- **AIM OF THE EXERCISE**
Every record is to be printed exactly as written; pictures are to be omitted.

### INFORMATION PROVIDED

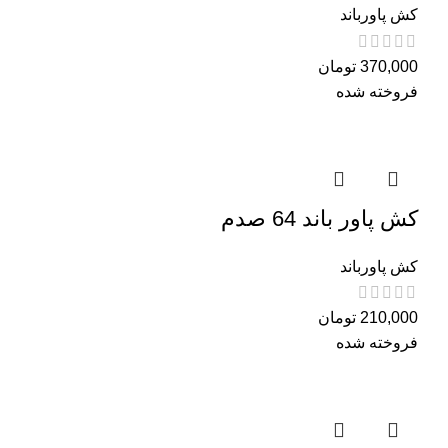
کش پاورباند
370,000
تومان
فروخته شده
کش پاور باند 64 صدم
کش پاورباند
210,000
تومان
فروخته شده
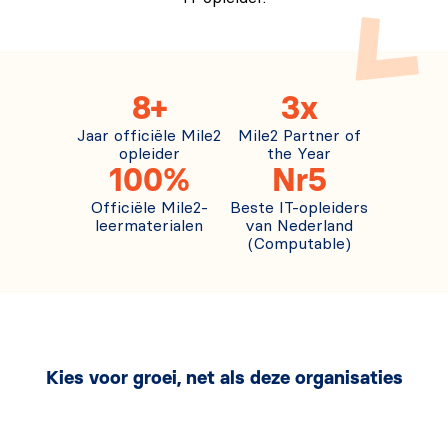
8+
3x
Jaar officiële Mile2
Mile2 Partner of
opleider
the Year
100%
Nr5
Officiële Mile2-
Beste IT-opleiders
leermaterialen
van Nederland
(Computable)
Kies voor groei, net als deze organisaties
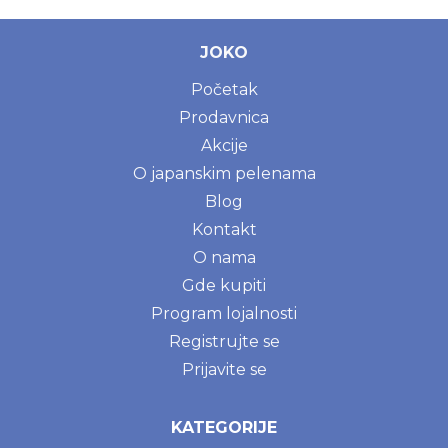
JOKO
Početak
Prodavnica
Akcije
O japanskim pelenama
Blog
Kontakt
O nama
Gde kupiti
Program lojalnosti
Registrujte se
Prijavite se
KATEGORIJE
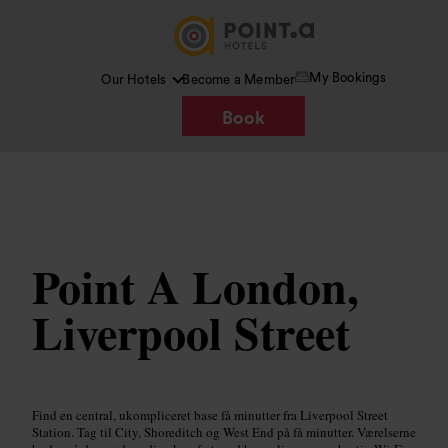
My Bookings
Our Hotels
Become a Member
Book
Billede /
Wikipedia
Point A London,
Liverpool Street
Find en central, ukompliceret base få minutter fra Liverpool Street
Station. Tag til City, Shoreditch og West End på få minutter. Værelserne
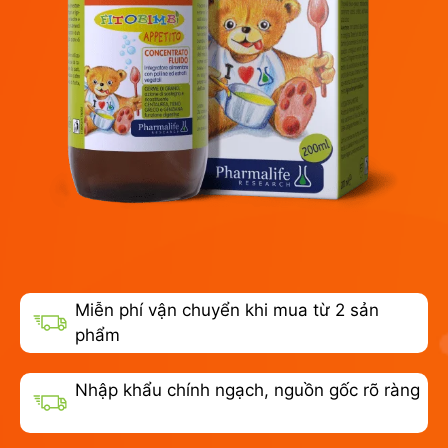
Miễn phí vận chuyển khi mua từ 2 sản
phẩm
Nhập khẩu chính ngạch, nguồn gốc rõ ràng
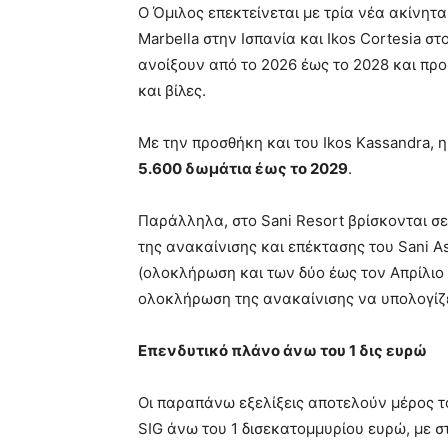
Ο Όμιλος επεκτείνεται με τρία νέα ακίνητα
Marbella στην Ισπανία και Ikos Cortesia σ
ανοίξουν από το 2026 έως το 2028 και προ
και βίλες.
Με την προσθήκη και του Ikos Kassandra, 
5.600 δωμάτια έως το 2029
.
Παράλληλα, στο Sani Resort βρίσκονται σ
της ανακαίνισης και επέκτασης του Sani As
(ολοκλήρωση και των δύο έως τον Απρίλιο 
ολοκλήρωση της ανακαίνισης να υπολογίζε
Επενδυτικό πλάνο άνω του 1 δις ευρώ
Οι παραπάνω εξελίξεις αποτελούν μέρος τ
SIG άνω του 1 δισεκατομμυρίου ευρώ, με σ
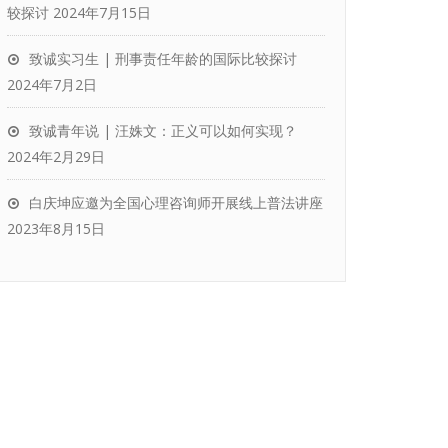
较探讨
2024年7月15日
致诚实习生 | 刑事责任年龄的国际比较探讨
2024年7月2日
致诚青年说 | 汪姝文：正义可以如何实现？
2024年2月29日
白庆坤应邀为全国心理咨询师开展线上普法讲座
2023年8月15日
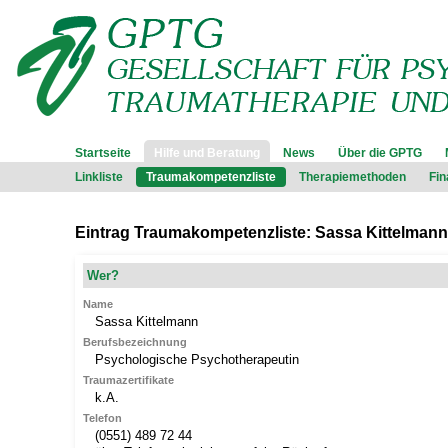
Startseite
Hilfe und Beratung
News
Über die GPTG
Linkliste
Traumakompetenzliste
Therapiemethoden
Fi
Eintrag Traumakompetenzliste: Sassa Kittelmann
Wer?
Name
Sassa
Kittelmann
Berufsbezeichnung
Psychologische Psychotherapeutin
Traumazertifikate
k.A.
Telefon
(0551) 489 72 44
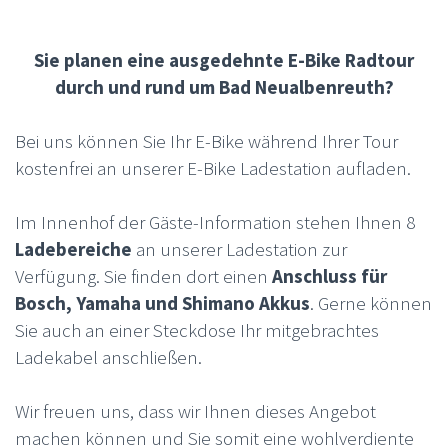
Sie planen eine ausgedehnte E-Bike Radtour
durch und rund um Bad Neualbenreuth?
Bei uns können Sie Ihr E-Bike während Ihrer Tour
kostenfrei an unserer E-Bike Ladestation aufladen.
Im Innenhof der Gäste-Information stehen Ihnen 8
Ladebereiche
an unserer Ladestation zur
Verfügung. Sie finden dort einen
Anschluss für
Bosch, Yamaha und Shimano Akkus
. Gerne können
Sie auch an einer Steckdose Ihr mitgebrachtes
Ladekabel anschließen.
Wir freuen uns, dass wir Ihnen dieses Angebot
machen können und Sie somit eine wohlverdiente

######

- **PROBLEM SOLUTION**
کش پاورباند
370,000
تومان
فروخته شده
کش پاور باند 64 صدم
کش پاورباند
210,000
تومان
فروخته شده
8+
3x
Jaar officiële Mile2
Mile2 Partner of
opleider
the Year
100%
Nr5
Officiële Mile2-
Beste IT-opleiders
leermaterialen
van Nederland
(Computable)
Kies voor groei, net als deze organisaties
JOKO
Početak
Prodavnica
Akcije
O japanskim pelenama
Blog
Kontakt
O nama
Gde kupiti
Program lojalnosti
Registrujte se
Prijavite se
KATEGORIJE
My Bookings
Our Hotels
Become a Member
Book
Billede /
Wikipedia
Point A London,
Liverpool Street
Find en central, ukompliceret base få minutter fra Liverpool Street
Station. Tag til City, Shoreditch og West End på få minutter. Værelserne
Miễn phí vận chuyển khi mua từ 2 sản
phẩm
Nhập khẩu chính ngạch, nguồn gốc rõ ràng
Ο Όμιλος επεκτείνεται με τρία νέα ακίνητα
Marbella στην Ισπανία και Ikos Cortesia σ
ανοίξουν από το 2026 έως το 2028 και προ
και βίλες.
Με την προσθήκη και του Ikos Kassandra, 
5.600 δωμάτια έως το 2029
.
Παράλληλα, στο Sani Resort βρίσκονται σ
της ανακαίνισης και επέκτασης του Sani As
(ολοκλήρωση και των δύο έως τον Απρίλιο 
ολοκλήρωση της ανακαίνισης να υπολογίζε
Επενδυτικό πλάνο άνω του 1 δις ευρώ
Οι παραπάνω εξελίξεις αποτελούν μέρος τ
SIG άνω του 1 δισεκατομμυρίου ευρώ, με σ
较探讨
2024年7月15日
致诚实习生 | 刑事责任年龄的国际比较探讨
2024年7月2日
致诚青年说 | 汪姝文：正义可以如何实现？
2024年2月29日
白庆坤应邀为全国心理咨询师开展线上普法讲座
2023年8月15日
Startseite
Hilfe und Beratung
News
Über die GPTG
Linkliste
Traumakompetenzliste
Therapiemethoden
Fi
Eintrag Traumakompetenzliste: Sassa Kittelmann
Wer?
Name
Sassa
Kittelmann
Berufsbezeichnung
Psychologische Psychotherapeutin
Traumazertifikate
k.A.
Telefon
(0551) 489 72 44
Sie planen eine ausgedehnte E-Bike Radtour
durch und rund um Bad Neualbenreuth?
Bei uns können Sie Ihr E-Bike während Ihrer Tour
kostenfrei an unserer E-Bike Ladestation aufladen.
Im Innenhof der Gäste-Information stehen Ihnen 8
Ladebereiche
an unserer Ladestation zur
Verfügung. Sie finden dort einen
Anschluss für
Bosch, Yamaha und Shimano Akkus
. Gerne können
Sie auch an einer Steckdose Ihr mitgebrachtes
Ladekabel anschließen.
Wir freuen uns, dass wir Ihnen dieses Angebot
machen können und Sie somit eine wohlverdiente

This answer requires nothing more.